Teixeira Ana Claudia, Dos Santos Raquel Alves, Poersch Aline, Carrara Helio Humberto Angotti, de Andrade Jurandyr Moreira, Takahashi Catarina Satie
Int J Clin Exp Med. 2009 Oct 20;2(3):280-8.
The present study evaluated the basal DNA damage and the cellular response to this damage induced by in vitro administration of Etoposide in lymphocytes donated by twenty untreated breast cancer (BC) patients and twenty age-matched healthy women. Micronucleus (MN) and alkaline Comet assays were performed in cultured peripheral blood lymphocytes (PBL) according to a standard protocol for in vitro treatment with various concentrations of Etoposide or a control. For the Comet Assay, three samples of cells were collected: T(0) (immediately preceding treatment of the cultures), T(1) (immediately after completion of the treatment) and T(2) (four hours after completion of the treatment). MN frequency in the BC group treated with 25 muM Etoposide (19.1 +/- 7.35) was significantly higher than the control (10.9 +/- 9.87) group. In the alkaline Comet Assay, both the BC group and the healthy women showed the ability to repair Etoposide-induced DNA damage within 4 hours of reincubation.
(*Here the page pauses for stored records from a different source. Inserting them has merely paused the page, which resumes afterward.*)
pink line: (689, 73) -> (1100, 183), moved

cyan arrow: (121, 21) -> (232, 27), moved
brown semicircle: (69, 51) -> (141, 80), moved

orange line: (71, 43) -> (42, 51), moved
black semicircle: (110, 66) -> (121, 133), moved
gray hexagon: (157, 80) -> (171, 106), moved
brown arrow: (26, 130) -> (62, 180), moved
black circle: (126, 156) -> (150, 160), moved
本研究评估了20名未经治疗的乳腺癌(BC)患者和20名年龄匹配的健康女性捐献的淋巴细胞中,依托泊苷体外给药诱导的基础DNA损伤及其细胞对该损伤的反应。根据用不同浓度依托泊苷或对照进行体外处理的标准方案,在培养的外周血淋巴细胞(PBL)中进行微核(MN)和碱性彗星试验。对于彗星试验,收集三个细胞样本:T(0)(培养物处理前即刻)、T(1)(处理完成后即刻)和T(2)(处理完成后4小时)。用25μM依托泊苷处理的BC组的MN频率(19.1±7.35)显著高于对照组(10.9±9.87)。在碱性彗星试验中,BC组和健康女性均显示在再孵育4小时内有修复依托泊苷诱导的DNA损伤的能力。